SW:TOR: Second Impression

Good things first: I tried out a few characters, and brought an imperial agent to level 10, and a Sith sorcerer to 14. I liked the stories for the most part, playing full-of-themselves characters. The dark/light mechanic is a bit strange though, it seems quite random at times what qualifies as dark or light; as an effect, I ended up with a relatively even distribution, which seems to be a bad thing, stat-wise.

The game is also quite polished. It didn’t crash on me at all during the weekend, though I had to close it manually once when I got disconnected and the game didn’t recover properly. My server lagged badly for some time on Sunday, though; not sure whether they were overloaded by the amount of people during the trial weekend. Then again, there were a lot of people, but not that many that it should influence the server like that.

Performance is a bit of a problem overall. I heard in December that responsiveness was pretty bad, and I still had problems with that and the spell animations at some points. In addition, SW:TOR seems to use the same engine as Rift (Hero, or something like that), which… I’m not a huge fan of. My GPU fans go crazy during the game, not only, but especially during the cut scenes. Not sure why the cut scenes are that demanding. During “normal” play, the Hero engine has these weird lighting effects, where every character and much of the fauna seems to have this strange glow around the outer edges, which looks very out of place, like things were sprinkled with fairy dust. Then again, I could complain about most other engines used for MMOs, too, so eh.

I’ve already talked about the huge distraction that the alien gibberish is for me. That seriously degrades my enjoyment of the game. I hate to make this such a big deal, but it is for me.
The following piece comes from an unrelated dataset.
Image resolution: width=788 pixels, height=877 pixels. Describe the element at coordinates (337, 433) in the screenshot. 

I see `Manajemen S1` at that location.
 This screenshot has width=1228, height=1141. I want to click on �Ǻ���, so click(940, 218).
Finally, EA puts a massive limitation on trial characters: they can neither whisper other players nor talk in chat channels. Grrreeeat. Especially if you are a healer, and see a group looking for one in General for 30 minutes, and you can’t do anything about it because you can’t contact them. I understand that EA probably wants to reduce chat channel spamming from bots, but there must be some other way. Put a severe rate limit on how often you can talk on trial accounts if you think you need to (though I don’t see how this is a big problem with a game that doesn’t even have a free trial yet, outside of friend passes and weekend events), but having no way of communicating with people unless you happen to stand right next to them is quite silly. I wasn’t able to test any of the group content because of that. It further underlines the lingering notion that SW:TOR is more of a single-player game that happens to run on a server so you can be charged 15 units of your local currency every month.
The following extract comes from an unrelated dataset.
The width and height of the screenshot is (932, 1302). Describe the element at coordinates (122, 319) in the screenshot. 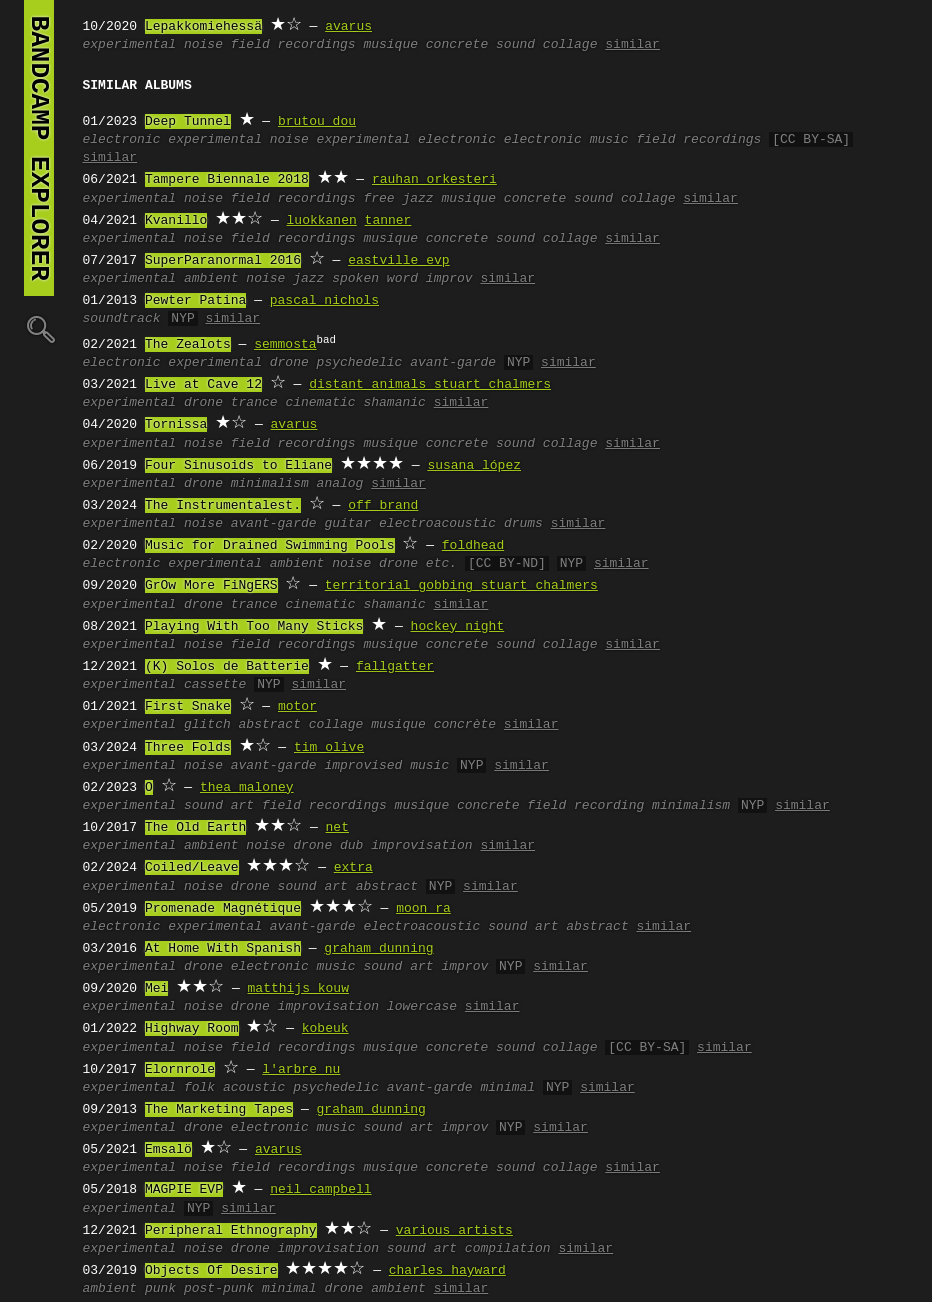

Overall, I have to say it is a cute little game, and I’d probably continue playing it if either 1) it was box-price only and no subscription (preferred), or 2) the other way round. I probably would see this differently if I cared about Star Wars, but whatever little interest I had in that series died with Jar Jar Binks long ago (I was young enough when I first saw the Ewoks that they didn’t ruin it for me). That pretty much leaves me with a slightly boring vanilla gameplay, with story line elements that seem nice enough that I would play through the game once or twice to see a couple.

If EVE doesn’t work out, I might pick up the game after all to tide me over until TSW is released. If I can find a good deal. I’m not keen on paying more than 30 Euros or so for the box, considering I’ll also have to pay the monthly subscription. Even if I don’t buy the game, I might pick up my good friend Thuul on the offer to play another 7 days on a new EA account at some point. I’m still a bit embarrassed I totally forgot to ask him before or during this weekend trial, seeing how I told him in January I might get the game at some point to play with him for a bit. Sorry Thuul!